She def said "you had your chance!" after telling me she had a boyfriend. Like a pile of dogshit lecturing me on how I missed out on having itself stuck to the bottom of my shoe.
We walked in and they were fucking to Somewhere Over the Rainbow... I need a new roommate.
I hate the hobo that sits outside our building
Joe or Chris?
do i even wanna kno y u kno their names?
well i came home drunk one night and Chris offered me a beer as i was coming in, it was kinda weird but i wasn't goin to deny a free beer. you're proolly talkin about Joe though, he's the one with the fucked up eye.
I want a meaningful relationship and i wont get one if i keep giving him blow jobs in my basement while watching family guy.
From the trajectory of the puke, I must have fallen off the top bunk while trying to vomit, due to the dented bucket, ruined carpet, and bruised dignity I now own.

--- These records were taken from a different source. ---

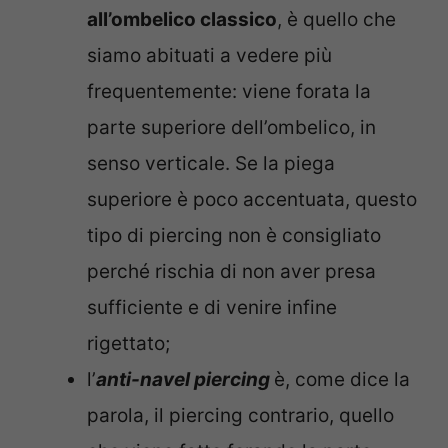
all’ombelico classico
, è quello che
siamo abituati a vedere più
frequentemente: viene forata la
parte superiore dell’ombelico, in
senso verticale. Se la piega
superiore è poco accentuata, questo
tipo di piercing non è consigliato
perché rischia di non aver presa
sufficiente e di venire infine
rigettato;
l’
anti-navel piercing
è, come dice la
parola, il piercing contrario, quello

bad decision saturdays are such a good decision
We did naked snow angels in 14 degree weather, you can't tell me you had more liquor at that party
I stole so many things from the ER last night.
We are, if nothing else, classy enough to leave our 10 mini bottles of wine in a polite line on the floor of the movie theater.
As if right now I am a humanitarian. Full story to come in the morning. It involves sex.
I am here to underwhelm you with my vagina
It's going to be so weird waking up tomorrow morning fully rested completely sober and not covered in piss or bruises.
Me and tommy were trying to figure out why our printer was jammed, found a condom stuck in the paper slot. #collegeprobs
BTW, does Anne know that we used the lipstick she is currently wearing to was used to write the word "ASS" on my ass cheeks last night?